> Problem requirements
For each line in the records that contains "Toyota", make a copy.

Stored data entries:
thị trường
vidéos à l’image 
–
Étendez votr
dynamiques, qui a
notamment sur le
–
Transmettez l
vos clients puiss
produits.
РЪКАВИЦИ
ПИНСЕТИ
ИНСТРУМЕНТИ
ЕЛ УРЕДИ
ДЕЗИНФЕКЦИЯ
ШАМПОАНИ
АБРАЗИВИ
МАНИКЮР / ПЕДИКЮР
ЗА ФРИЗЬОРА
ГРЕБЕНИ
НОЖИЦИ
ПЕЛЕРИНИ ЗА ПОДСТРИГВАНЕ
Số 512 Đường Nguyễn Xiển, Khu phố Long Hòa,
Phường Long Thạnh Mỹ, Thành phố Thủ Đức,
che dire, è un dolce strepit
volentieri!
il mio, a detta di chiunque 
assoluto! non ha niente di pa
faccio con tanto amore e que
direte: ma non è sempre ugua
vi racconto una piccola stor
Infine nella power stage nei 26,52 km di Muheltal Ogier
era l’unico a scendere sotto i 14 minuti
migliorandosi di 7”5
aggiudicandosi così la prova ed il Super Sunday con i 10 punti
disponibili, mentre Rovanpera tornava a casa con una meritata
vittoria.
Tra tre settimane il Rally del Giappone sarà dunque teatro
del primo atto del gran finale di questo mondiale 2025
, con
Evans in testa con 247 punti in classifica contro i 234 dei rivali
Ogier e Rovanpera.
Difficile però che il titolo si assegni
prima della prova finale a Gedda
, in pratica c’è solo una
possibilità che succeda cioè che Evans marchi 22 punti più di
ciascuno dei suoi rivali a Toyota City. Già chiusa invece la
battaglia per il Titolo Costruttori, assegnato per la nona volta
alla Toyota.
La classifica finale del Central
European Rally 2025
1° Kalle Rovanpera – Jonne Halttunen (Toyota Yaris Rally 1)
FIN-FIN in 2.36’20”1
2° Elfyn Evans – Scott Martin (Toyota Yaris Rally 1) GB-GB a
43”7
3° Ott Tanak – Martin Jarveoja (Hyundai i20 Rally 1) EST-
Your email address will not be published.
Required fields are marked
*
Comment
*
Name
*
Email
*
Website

> Answer below
ciascuno dei suoi rivali a Toyota City. Già chiusa invece la
alla Toyota.
1° Kalle Rovanpera – Jonne Halttunen (Toyota Yaris Rally 1)
2° Elfyn Evans – Scott Martin (Toyota Yaris Rally 1) GB-GB a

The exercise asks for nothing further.